THE DATA:
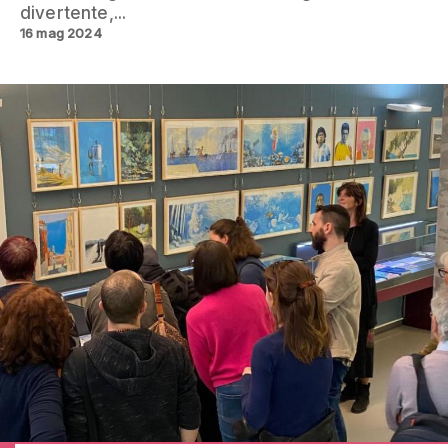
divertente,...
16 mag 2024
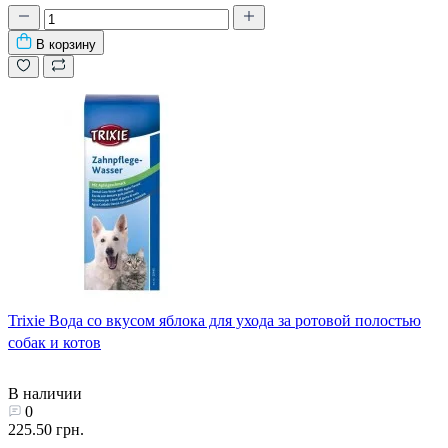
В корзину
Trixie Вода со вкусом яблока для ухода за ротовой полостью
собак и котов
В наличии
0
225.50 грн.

...

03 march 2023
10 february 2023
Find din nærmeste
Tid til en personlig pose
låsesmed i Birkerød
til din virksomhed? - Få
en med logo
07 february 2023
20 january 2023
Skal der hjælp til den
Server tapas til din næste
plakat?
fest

==

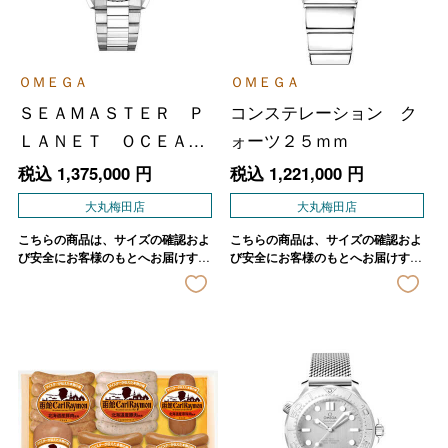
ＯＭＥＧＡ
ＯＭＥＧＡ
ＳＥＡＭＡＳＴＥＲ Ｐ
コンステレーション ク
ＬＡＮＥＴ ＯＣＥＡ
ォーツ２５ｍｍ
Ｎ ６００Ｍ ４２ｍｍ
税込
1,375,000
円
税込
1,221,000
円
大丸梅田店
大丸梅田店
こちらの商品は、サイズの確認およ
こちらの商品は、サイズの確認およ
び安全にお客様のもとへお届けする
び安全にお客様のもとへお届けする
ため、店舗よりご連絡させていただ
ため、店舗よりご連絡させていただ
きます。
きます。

TASK DETAILS: The answer must be the lines above from the one containing "divertente,..." through the one containing "225.50 грн.", reproduced exactly, with no pictures and nothing else.

YOUR RESPONSE:
divertente,...
16 mag 2024
В корзину
Trixie Вода со вкусом яблока для ухода за ротовой полостью
собак и котов
В наличии
0
225.50 грн.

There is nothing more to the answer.